Ahead Today
G3: US initial jobless claims, eurozone consumer confidence
Asia: Thailand trade, Singapore CPI, Taiwan industrial production
Market Highlights
There was no specific mention about China tariff on Trump’s Day 1 in office. But it didn’t take long for Trump to reiterate his threat of imposing tariffs on Chinese imports. He said that his government is mulling about a 10% tariff on top of existing levies on Chinese imports, and that it could be implemented as early as 1 February, the same date he has threatened to impose 25% tariffs on Mexico and Canada. His tariff threats have widened to include the European Union on his second day in office.

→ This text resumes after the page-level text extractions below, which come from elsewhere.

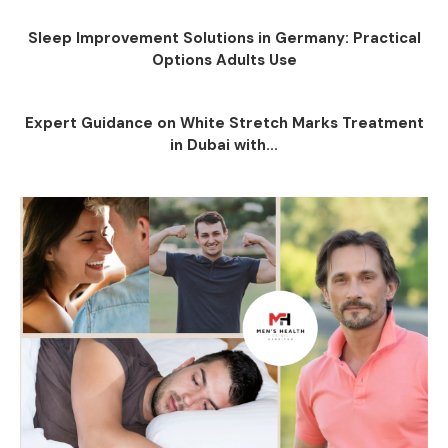
Sleep Improvement Solutions in Germany: Practical
Options Adults Use
Expert Guidance on White Stretch Marks Treatment
in Dubai with...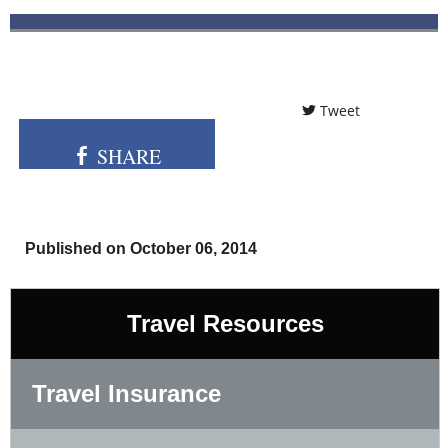
Tweet
SHARE
Published on October 06, 2014
Travel Resources
Travel Insurance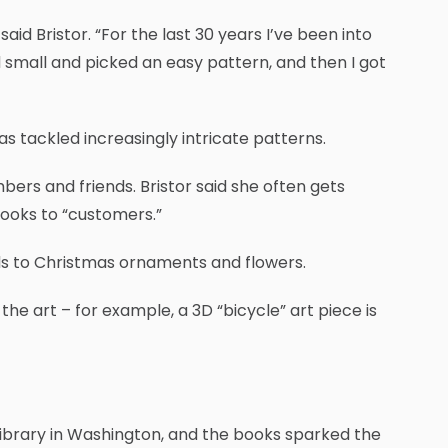
id Bristor. “For the last 30 years I’ve been into
d small and picked an easy pattern, and then I got
s tackled increasingly intricate patterns.
ers and friends. Bristor said she often gets
ooks to “customers.”
ds to Christmas ornaments and flowers.
he art – for example, a 3D “bicycle” art piece is
s Library in Washington, and the books sparked the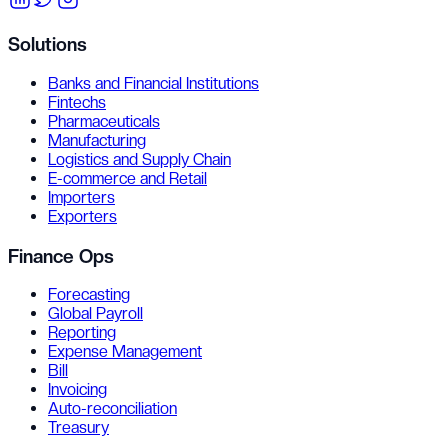
Solutions
Banks and Financial Institutions
Fintechs
Pharmaceuticals
Manufacturing
Logistics and Supply Chain
E-commerce and Retail
Importers
Exporters
Finance Ops
Forecasting
Global Payroll
Reporting
Expense Management
Bill
Invoicing
Auto-reconciliation
Treasury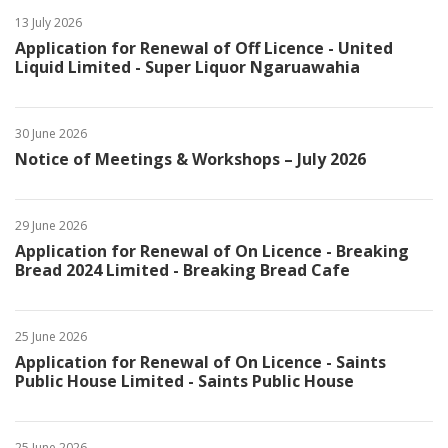
13 July 2026
Application for Renewal of Off Licence - United
Liquid Limited - Super Liquor Ngaruawahia
30 June 2026
Notice of Meetings & Workshops – July 2026
29 June 2026
Application for Renewal of On Licence - Breaking
Bread 2024 Limited - Breaking Bread Cafe
25 June 2026
Application for Renewal of On Licence - Saints
Public House Limited - Saints Public House
25 June 2026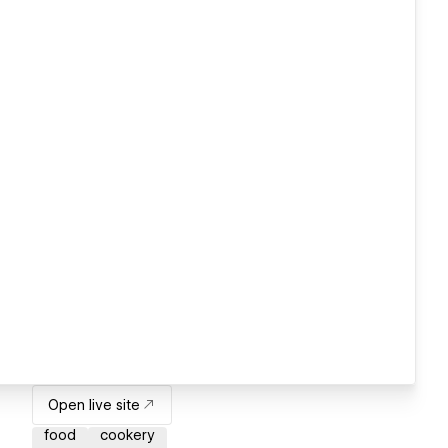
Open live site
food
cookery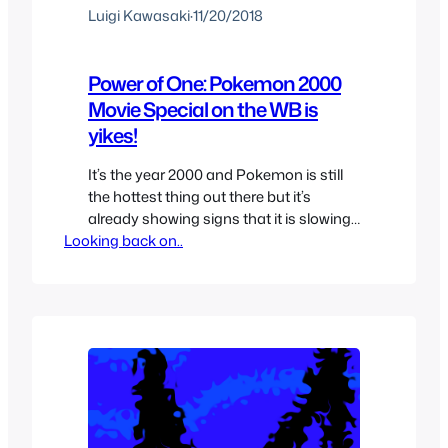
Luigi Kawasaki
·
11/20/2018
Power of One: Pokemon 2000
Movie Special on the WB is
yikes!
It’s the year 2000 and Pokemon is still
the hottest thing out there but it’s
already showing signs that it is slowing
Looking back on..
down slightly, still you want to milk all
the money you can out of the second
theatrical movie. The year was 2000
and nobody could still believe that they
were now living in…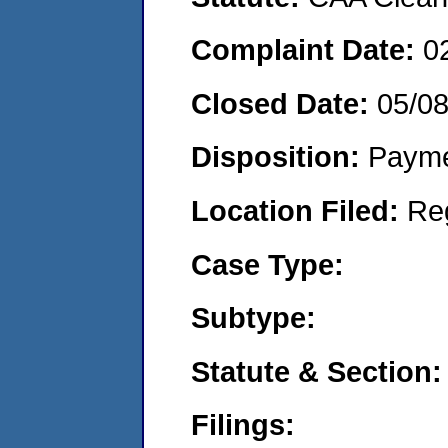
Complaint Date:
0
Closed Date:
05/0
Disposition:
Payme
Location Filed:
Re
Case Type:
Subtype:
Statute & Section:
Filings: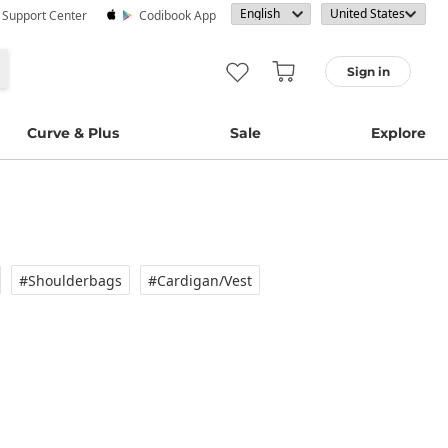
· Support Center
Codibook App
Sign in
Curve & Plus
Sale
Explore
#Shoulderbags
#Cardigan/vest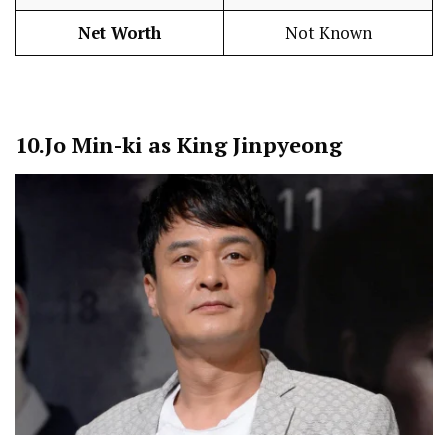
Net Worth
Not Known
10.
Jo Min-ki as King Jinpyeong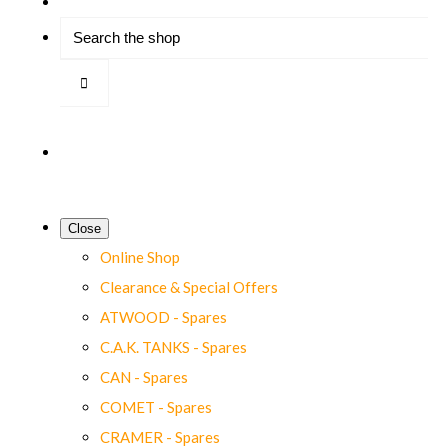
Close
Online Shop
Clearance & Special Offers
ATWOOD - Spares
C.A.K. TANKS - Spares
CAN - Spares
COMET - Spares
CRAMER - Spares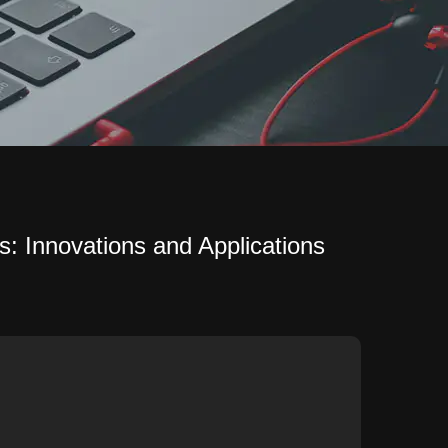
s: Innovations and Applications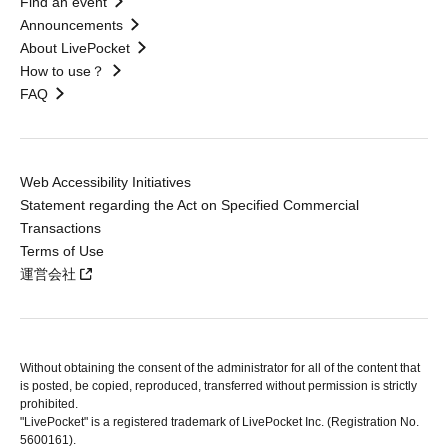
Find an event
Announcements
About LivePocket
How to use？
FAQ
Web Accessibility Initiatives
Statement regarding the Act on Specified Commercial
Transactions
Terms of Use
運営会社
Without obtaining the consent of the administrator for all of the content that
is posted, be copied, reproduced, transferred without permission is strictly
prohibited.
"LivePocket" is a registered trademark of LivePocket Inc. (Registration No.
5600161).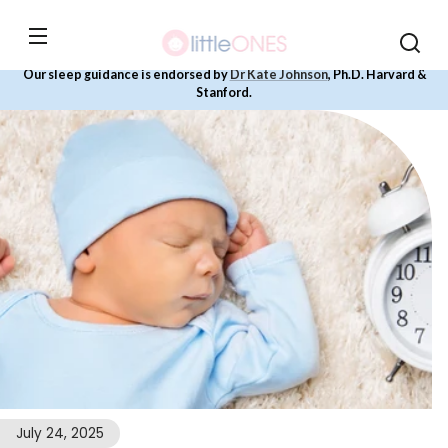
Skip to
content
Our sleep guidance is endorsed by
Dr Kate Johnson
, Ph.D. Harvard &
Stanford.
July 24, 2025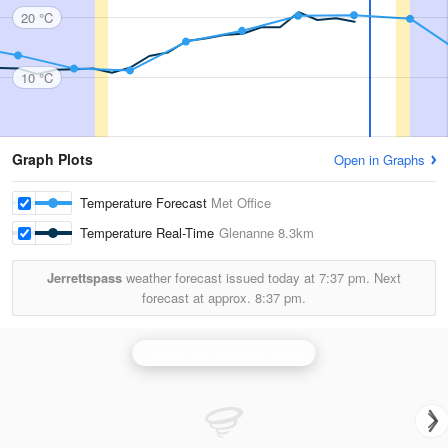
20 °C
10 °C
Graph Plots
Open in Graphs
Temperature Forecast
Met Office
Temperature Real-Time
Glenanne
8.3km
Jerrettspass
weather forecast issued today at
7:37 pm.
Next
forecast at approx.
8:37 pm.
Castor Bay (Lurgan) Radar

Despite his tariff threats, the broad US dollar index (DXY) has weakened to the 108.00-level. Markets likely perceived that there will be gradual and less aggressive tariff hikes. And there could be some covering of long US dollar positions. Actions taken by Trump so far is to order government agencies to review trade practices, which will be reported on 1 April. A 10% tariff on Chinse imports would also be a far cry from the 60% he had threatened during his election campaign. We believe Trump still intends to raise tariffs, though markets may avoid a worst-case scenario of a 60% tariff on Chinese imports and a universal 10%-20% tariff.
Meanwhile, USDJPY has weakened, finding support at the 155.00 level. Without any negative Trump surprises so far, the BoJ could proceed with its rate hike tomorrow. However, any positive impact on yen may be contained, with markets already pricing in the tighter policy move and given elevated US yields.
Regional FX
Asian currencies broadly strengthened against the US dollar in Wednesday’s session, with the ringgit (+0.9%) and Thai baht (+0.8%) leading gains in the region. Without any tariff announcement, recent strength in regional currencies could continue in the coming week. However, a follow-through of Trump’s threats to impose tariffs on China, Mexico, Canada, and EU on 1 February could put renewed depreciatory pressure on Asian currencies.

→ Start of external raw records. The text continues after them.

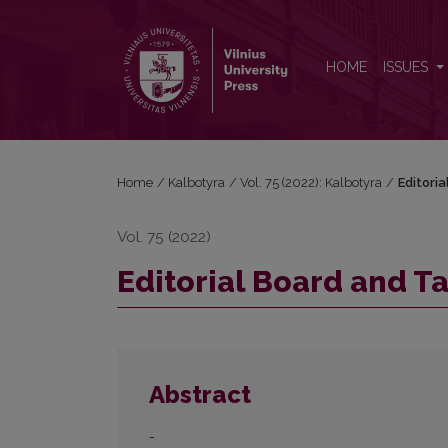
Editorial Board and Table of Contents
HOME
ISSUES
Home
/
Kalbotyra
/
Vol. 75 (2022): Kalbotyra
/
Editori
Vol. 75 (2022)
Editorial Board and T
Abstract
-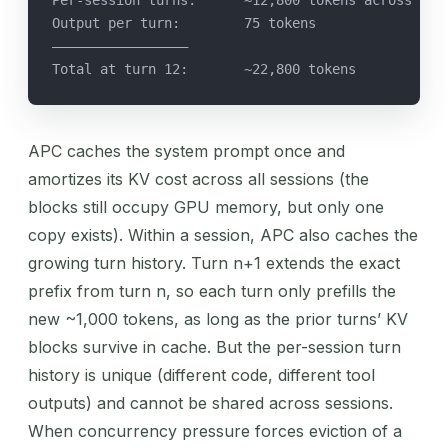
Output per turn:        75 tokens
—————————————————
Total at turn 12:       ~22,800 tokens
APC caches the system prompt once and
amortizes its KV cost across all sessions (the
blocks still occupy GPU memory, but only one
copy exists). Within a session, APC also caches the
growing turn history. Turn n+1 extends the exact
prefix from turn n, so each turn only prefills the
new ~1,000 tokens, as long as the prior turns’ KV
blocks survive in cache. But the per-session turn
history is unique (different code, different tool
outputs) and cannot be shared across sessions.
When concurrency pressure forces eviction of a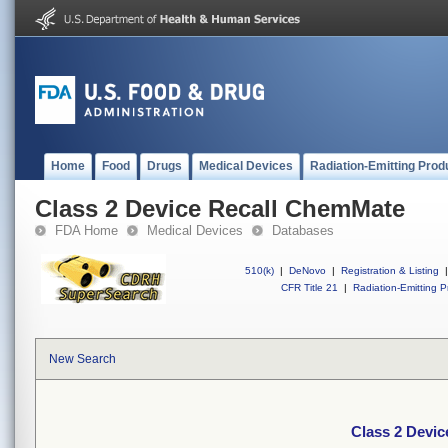
Home
Food
Drugs
Medical Devices
Radiation-Emitting Prod
Class 2 Device Recall ChemMate
FDA Home
Medical Devices
Databases
510(k)
|
DeNovo
|
Registration & Listing
|
CFR Title 21
|
Radiation-Emitting P
New Search
Class 2 Devi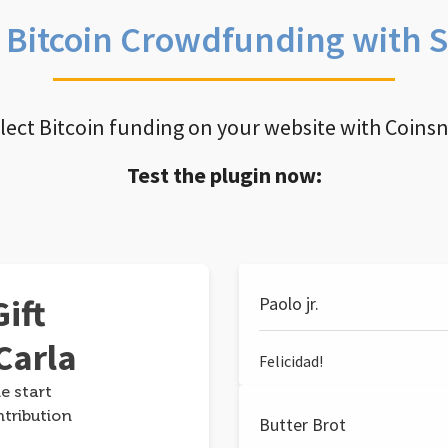
e Bitcoin Crowdfunding with 
llect Bitcoin funding on your website with Coins
Test the plugin now:
ift
Paolo jr.
Carla
Felicidad!
e start
ntribution
Butter Brot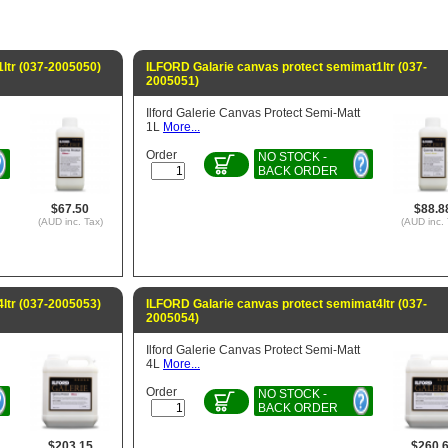
1ltr (037-2005050)
ILFORD Galarie canvas protect semimat1ltr (037-
2005051)
Ilford Galerie Canvas Protect Semi-Matt
1L
More...
Order
NO STOCK -
BACK ORDER
$67.50
$88.8
(AUD inc. Tax)
(AUD inc. 
4ltr (037-2005053)
ILFORD Galarie canvas protect semimat4ltr (037-
2005054)
Ilford Galerie Canvas Protect Semi-Matt
4L
More...
Order
NO STOCK -
BACK ORDER
$203.15
$260.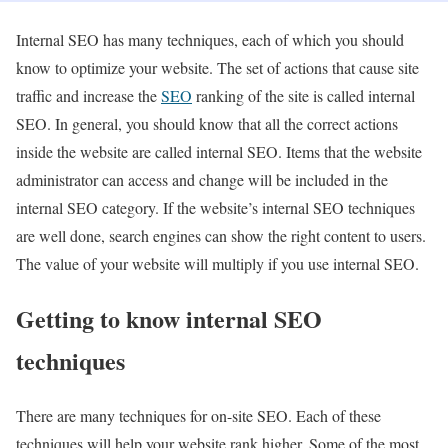
Internal SEO has many techniques, each of which you should
know to optimize your website. The set of actions that cause site
traffic and increase the
SEO
ranking of the site is called internal
SEO. In general, you should know that all the correct actions
inside the website are called internal SEO. Items that the website
administrator can access and change will be included in the
internal SEO category. If the website’s internal SEO techniques
are well done, search engines can show the right content to users.
The value of your website will multiply if you use internal SEO.
Getting to know internal SEO
techniques
There are many techniques for on-site SEO. Each of these
techniques will help your website rank higher. Some of the most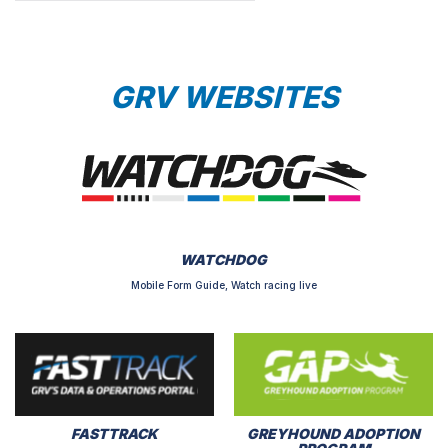
GRV WEBSITES
WATCHDOG
Mobile Form Guide, Watch racing live
FASTTRACK
GREYHOUND ADOPTION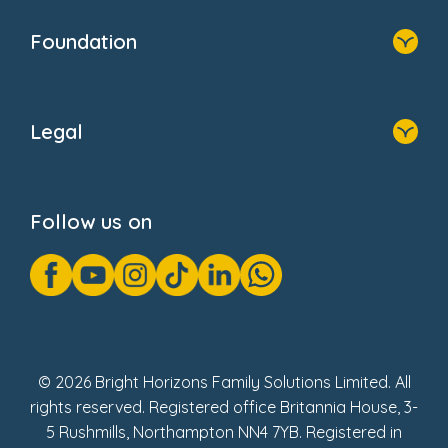
Home
Our Clients
Who We Are
Foundation
Home
About Us
Legal
Donate
Privacy Notice
Cookie Notice
Follow us on
GDPR Notice
Gender Pay Gap Reports
Modern Slavery Act Statement
Social Impact Report
UK Tax Strategy
Fake Review Policy
© 2026 Bright Horizons Family Solutions Limited. All
rights reserved. Registered office Britannia House, 3-
5 Rushmills, Northampton NN4 7YB. Registered in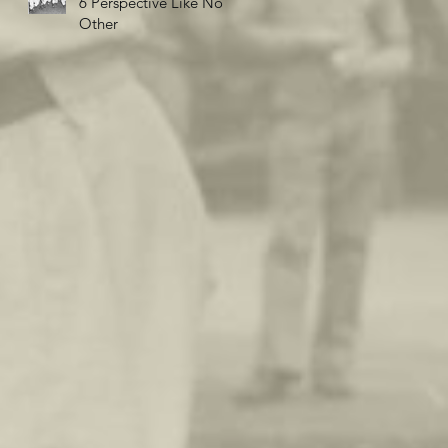
6 Perspective Like No
Other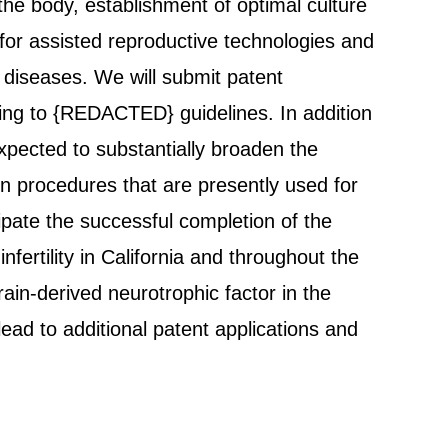
 the body, establishment of optimal culture
 for assisted reproductive technologies and
 diseases. We will submit patent
rding to {REDACTED} guidelines. In addition
expected to substantially broaden the
ion procedures that are presently used for
ipate the successful completion of the
fertility in California and throughout the
rain-derived neurotrophic factor in the
ead to additional patent applications and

Recent ringgit strength could extend to the 4.4000-level. Bank Negara Malaysia (BNM) has maintained a neutral monetary policy stance, keeping its policy rate unchanged at 3.00% this month. This is unlike several other regional central banks, which have cut rates in support of slowing growth. BNM has a positive outlook for growth, despite global uncertainties, while it expects inflation to remain manageable within a range of 2.0%-3.5%, taking account of government plans to rationalize RON95 fuel subsidies in mid-2025. CPI inflation was just 1.7%yoy in December versus 1.8%yoy in November.

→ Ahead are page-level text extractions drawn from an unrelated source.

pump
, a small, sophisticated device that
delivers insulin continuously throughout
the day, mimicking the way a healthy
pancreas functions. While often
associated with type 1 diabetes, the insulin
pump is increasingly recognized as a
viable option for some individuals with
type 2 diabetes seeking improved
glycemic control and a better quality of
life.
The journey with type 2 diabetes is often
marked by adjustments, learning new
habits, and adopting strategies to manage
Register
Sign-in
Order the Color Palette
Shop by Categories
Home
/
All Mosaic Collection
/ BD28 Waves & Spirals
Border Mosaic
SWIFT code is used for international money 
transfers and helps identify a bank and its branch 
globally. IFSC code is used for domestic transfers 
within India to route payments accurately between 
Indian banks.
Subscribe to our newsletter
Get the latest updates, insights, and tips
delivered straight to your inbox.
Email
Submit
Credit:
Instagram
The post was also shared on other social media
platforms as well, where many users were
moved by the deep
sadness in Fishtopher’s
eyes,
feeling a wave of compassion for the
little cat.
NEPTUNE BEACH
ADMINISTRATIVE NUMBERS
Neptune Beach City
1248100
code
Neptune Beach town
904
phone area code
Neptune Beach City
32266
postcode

USDIDR has softened to below 16,300 after rising to nearly the 16,400-level. We maintain our outlook for USDIDR at 16,250 in Q1 2025. The government will now require commodity firms to keep all their foreign currency proceeds onshore for at least one year. The new rule will take place on 1 March, replacing existing rule requiring commodity exporters to keep 30% of their FX proceeds onshore for 3 months. The policy move aims to support the rupiah through shoring up USD liquidity onshore and bolstering the foreign reserves. Bank Indonesia is also preparing FX deposit instruments for commodity exporters to place their proceeds.
Lastly, we think the latest decline in USDSGD may be contained. This, along with MAS likely to ease policy tomorrow, lead us to maintain our forecast for USDSGD to rise to 1.3800 by end-Q1. Indeed, the central bank could start policy easing this month, given well entrenched disinflation. Core CPI data today could show the year-on-year rate is likely to step down further to 1.7%yoy in December, or possibly lower, from 1.9%yoy in November.